The working hypothesis that blood cell TL can indicate a later development of a malignant tumor was not supported in the present study. This hypothesis emanates from data showing altered TL in cases with a variety of malignancies. In urinary bladder, head and neck, lung, and renal cell cancers, shortened blood telomeres have been described at diagnosis, whereas data on breast cancer indicate unchanged or longer telomeres compared to controls 
. Since no difference in TL existed between cases and controls, neither ≥9 (sample 1) nor 0–11 (sample 2) years before the appearance of a malignancy, we conclude that blood TL is not a prediagnostic biomarker for malignancy per se
. However, our cases suffered from a variety of tumors and we cannot exclude that blood TL might be a biomarker for specific tumor types. A support for this is a recent study indicating that short blood telomeres were associated with a decreased risk for melanoma but also an increased risk for basal cell carcinoma, whereas there was no trend for squamous cell carcinoma 
In the largest tumor group in our material, prostate cancer, the blood TL ≥9 years before diagnosis seemed to indicate a poor prognosis. All prostate cancer cases with long blood telomeres (>median) were alive five years after diagnosis compared to <60% in the group with short telomeres. However, in the sample taken 0–11 years before prostate cancer diagnosis, TL did not give prognostic information. Thus, since the same prostate cancer patients were studied at different time points ahead of the cancer diagnosis, a shift had occurred indicating differences in the rate of telomere loss. This shift is interesting, since for breast cancer, blood TL at diagnosis seems to be a strong prognostic biomarker, with longer telomeres associated with a worse prognosis 
. We have obtained similar data for renal cell carcinoma [Svenson et al., unpublished data] indicating that this feature is not unique for breast cancer. Unfortunately, in the present material the other cancer groups were too small to allow this type of statistical calculations. The biological background for these findings is unclear but it is tempting to speculate that factors responding to the presence of a tumor also have an impact on telomere maintenance, especially in immune reactive cells and their precursors. Due to few events in the cancer group a more definitive analysis of prediagnostic TL in relation to prognosis must await longer follow up times.

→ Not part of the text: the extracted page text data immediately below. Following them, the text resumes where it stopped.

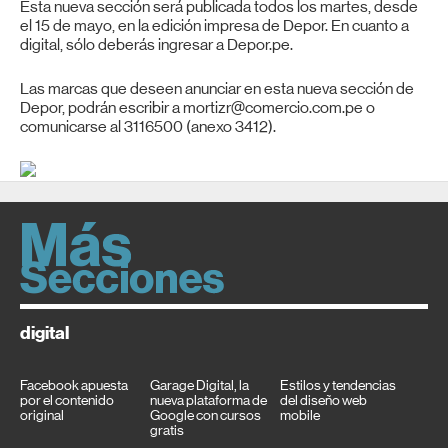
Esta nueva sección será publicada todos los martes, desde
el 15 de mayo, en la edición impresa de Depor. En cuanto a
digital, sólo deberás ingresar a Depor.pe.
Las marcas que deseen anunciar en esta nueva sección de
Depor, podrán escribir a mortizr@comercio.com.pe o
comunicarse al 3116500 (anexo 3412).
digital
Facebook apuesta
Garage Digital, la
Estilos y tendencias
por el contenido
nueva plataforma de
del diseño web
original
Google con cursos
mobile
gratis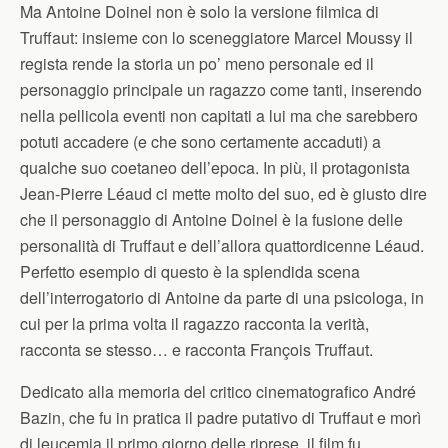
Ma Antoine Doinel non è solo la versione filmica di
Truffaut: insieme con lo sceneggiatore Marcel Moussy il
regista rende la storia un po’ meno personale ed il
personaggio principale un ragazzo come tanti, inserendo
nella pellicola eventi non capitati a lui ma che sarebbero
potuti accadere (e che sono certamente accaduti) a
qualche suo coetaneo dell’epoca. In più, il protagonista
Jean-Pierre Léaud ci mette molto del suo, ed è giusto dire
che il personaggio di Antoine Doinel è la fusione delle
personalità di Truffaut e dell’allora quattordicenne Léaud.
Perfetto esempio di questo è la splendida scena
dell’interrogatorio di Antoine da parte di una psicologa, in
cui per la prima volta il ragazzo racconta la verità,
racconta se stesso… e racconta François Truffaut.
Dedicato alla memoria del critico cinematografico André
Bazin, che fu in pratica il padre putativo di Truffaut e morì
di leucemia il primo giorno delle riprese, il film fu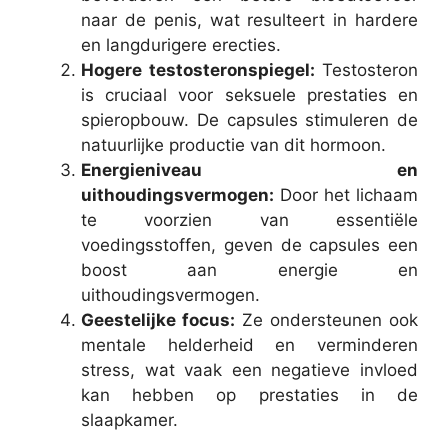
naar de penis, wat resulteert in hardere
en langdurigere erecties.
Hogere testosteronspiegel:
Testosteron
is cruciaal voor seksuele prestaties en
spieropbouw. De capsules stimuleren de
natuurlijke productie van dit hormoon.
Energieniveau en
uithoudingsvermogen:
Door het lichaam
te voorzien van essentiële
voedingsstoffen, geven de capsules een
boost aan energie en
uithoudingsvermogen.
Geestelijke focus:
Ze ondersteunen ook
mentale helderheid en verminderen
stress, wat vaak een negatieve invloed
kan hebben op prestaties in de
slaapkamer.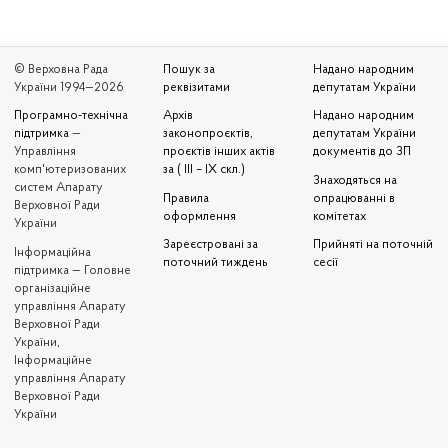
© Верховна Рада
Пошук за
Надано народним
України 1994—2026
реквізитами
депутатам України
Програмно-технічна
Архів
Надано народним
підтримка
—
законопроєктів,
депутатам України
Управління
проєктів інших актів
документів до ЗП
комп'ютеризованих
за ( III – IX скл.)
Знаходяться на
систем Апарату
Правила
опрацюванні в
Верховної Ради
оформлення
комітетах
України
Зареєстровані за
Прийняті на поточній
Iнформаційна
поточний тиждень
сесії
підтримка — Головне
організаційне
управління Апарату
Верховної Ради
України,
Інформаційне
управління Апарату
Верховної Ради
України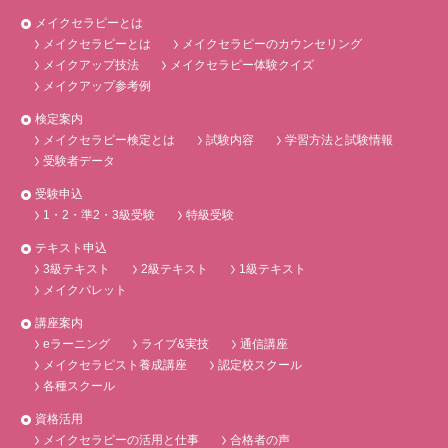
メイクセラピーとは
メイクセラピーとは
メイクセラピーのカウンセリング
メイクアップ技法
メイクセラピー体験クイズ
メイクアップ参考例
検定案内
メイクセラピー検定とは
試験内容
学習方法と試験情報
受験者データ
受験申込
1・2・準2・3級受験
特級受験
テキスト申込
3級テキスト
2級テキスト
1級テキスト
メイクパレット
講座案内
eラーニング
ライブ&実技
通信講座
メイクセラピスト養成講座
認定校スクール
各種スクール
資格活用
メイクセラピーの活用と仕事
合格者の声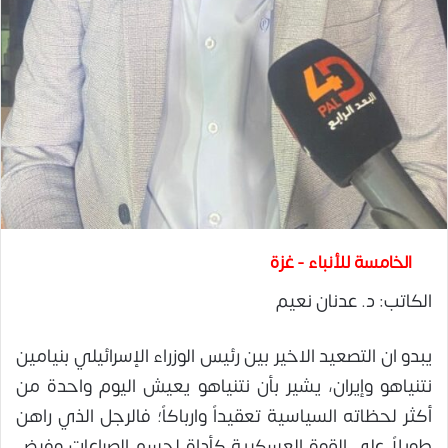
الخامسة للأنباء - غزة
الكاتب: د. عدنان نعيم
يبدو ان التصعيد الاخير بين رئيس الوزراء الإسرائيلي بنيامين
نتنياهو وإيران، يشير بأن نتنياهو يعيش اليوم واحدة من
أكثر لحظاته السياسية تعقيداً وارباكاً؛ فالرجل الذي راهن
طويلاً على القوة العسكرية كأداة لحسم الصراعات وفرض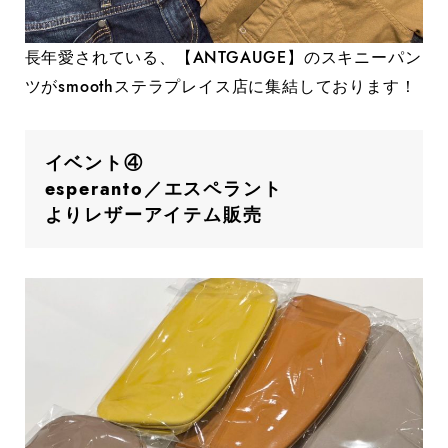
長年愛されている、【ANTGAUGE】のスキニーパン
ツがsmoothステラプレイス店に集結しております！
イベント④
esperanto／エスペラント
よりレザーアイテム販売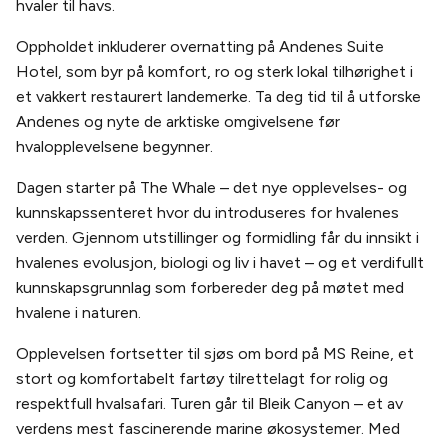
hvaler til havs.
Oppholdet inkluderer overnatting på Andenes Suite
Hotel, som byr på komfort, ro og sterk lokal tilhørighet i
et vakkert restaurert landemerke. Ta deg tid til å utforske
Andenes og nyte de arktiske omgivelsene før
hvalopplevelsene begynner.
Dagen starter på The Whale – det nye opplevelses- og
kunnskapssenteret hvor du introduseres for hvalenes
verden. Gjennom utstillinger og formidling får du innsikt i
hvalenes evolusjon, biologi og liv i havet – og et verdifullt
kunnskapsgrunnlag som forbereder deg på møtet med
hvalene i naturen.
Opplevelsen fortsetter til sjøs om bord på MS Reine, et
stort og komfortabelt fartøy tilrettelagt for rolig og
respektfull hvalsafari. Turen går til Bleik Canyon – et av
verdens mest fascinerende marine økosystemer. Med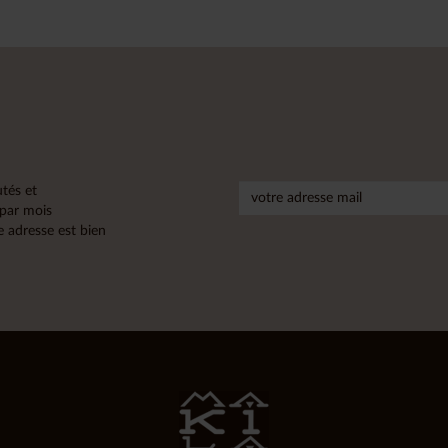
tés et
 par mois
 adresse est bien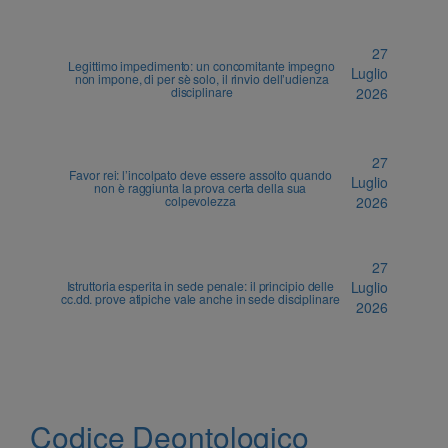
27
Legittimo impedimento: un concomitante impegno
Luglio
non impone, di per sè solo, il rinvio dell’udienza
disciplinare
2026
27
Favor rei: l’incolpato deve essere assolto quando
Luglio
non è raggiunta la prova certa della sua
colpevolezza
2026
27
Istruttoria esperita in sede penale: il principio delle
Luglio
cc.dd. prove atipiche vale anche in sede disciplinare
2026
Codice Deontologico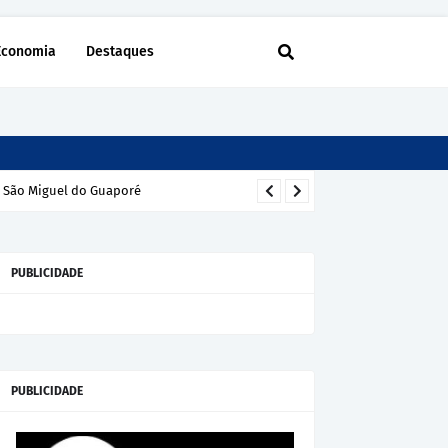
Economia
Destaques
m São Miguel do Guaporé
PUBLICIDADE
PUBLICIDADE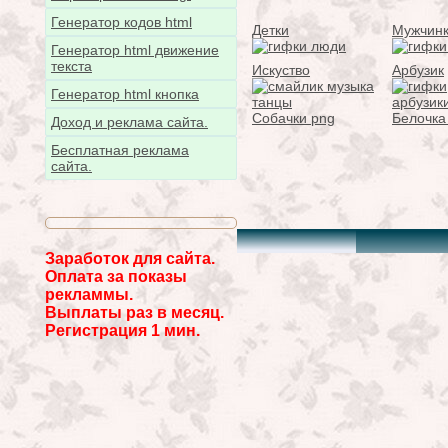
Генератор кодов html
Детки
Мужчин
Генератор html движение
текста
Искуство
Арбузик
Генератор html кнопка
Собачки png
Белочка
Доход и реклама сайта.
Бесплатная реклама
сайта.
Заработок для сайта.
Оплата за показы
рекламмы.
Выплаты раз в месяц.
Регистрация 1 мин.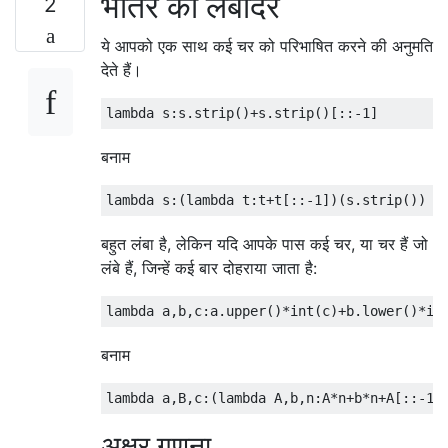
भीतर का लंबोदर
2
ये आपको एक साथ कई चर को परिभाषित करने की अनुमति
देते हैं।
lambda
 s
:
s
.
strip
()+
s
.
strip
()[::-
1
]
बनाम
lambda
 s
:(
lambda
 t
:
t
+
t
[::-
1
])(
s
.
strip
())
बहुत लंबा है, लेकिन यदि आपके पास कई चर, या चर हैं जो
लंबे हैं, जिन्हें कई बार दोहराया जाता है:
lambda
 a
,
b
,
c
:
a
.
upper
()*
int
(
c
)+
b
.
lower
()*
in
बनाम
lambda
 a
,
B
,
c
:(
lambda
 A
,
b
,
n
:
A
*
n
+
b
*
n
+
A
[::-
1
]
अक्षर गणना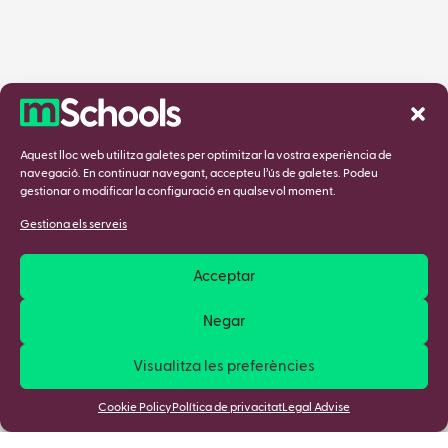
Aquest lloc web utilitza galetes per optimitzar la vostra experiència de
navegació. En continuar navegant, accepteu l’ús de galetes. Podeu
gestionar o modificar la configuració en qualsevol moment.
Gestiona els serveis
Acceptar
Negar
Visualitza les preferències
Cookie Policy
Política de privacitat
Legal Advise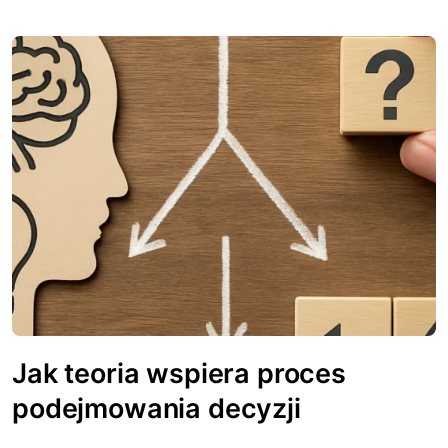
Jak teoria wspiera proces
podejmowania decyzji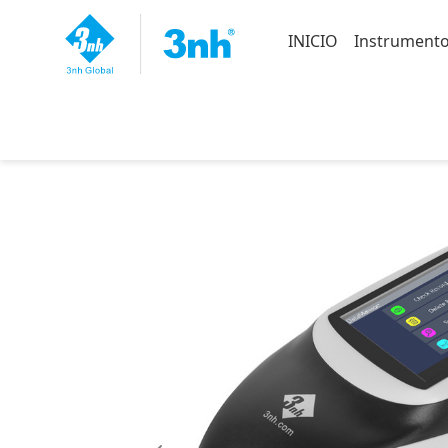
INICIO
Instrumento
Inicio
>
Instrumentos principales
>
Es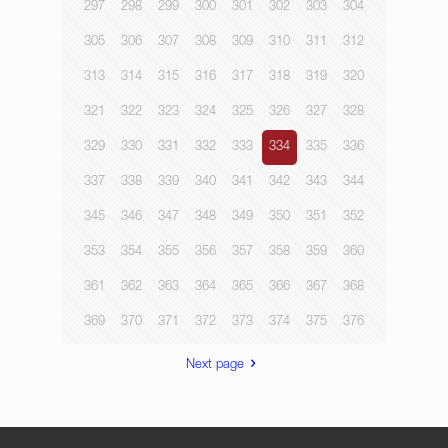
297
298
299
300
301
302
303
304
305
306
307
308
309
310
311
312
313
314
315
316
317
318
319
320
321
322
323
324
325
326
327
328
329
330
331
332
333
334
335
336
337
338
339
340
341
342
343
344
345
346
347
348
349
350
351
352
353
354
355
356
357
358
359
360
361
362
363
364
365
366
367
368
369
370
371
372
373
374
375
376
Next page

In conclusion, and similar to what have been observed in cultured cells in vitro,
human blood cells in vivo
seem to have a telomere maintenance system that gives priority to short telomeres. Based on human cross-sectional studies of age-associated telomere attrition, it has been speculated that TL at a certain age can predict a theoretical future life span. Our findings indicate that TL regulation through life might be more complex than previously known, complicating such life span predictions. We suggest that, at least in blood cells, the main TL regulator is a general mechanism that senses the telomere length similar to the counting mechanism demonstrated in cells from different species 
. However, it might well be possible to avoid excessive telomere loss by living a healthy life as recently indicated 
. Our data has important implications for our understanding of human telomere biology and for future analyses of telomere maintenance mechanisms in vivo.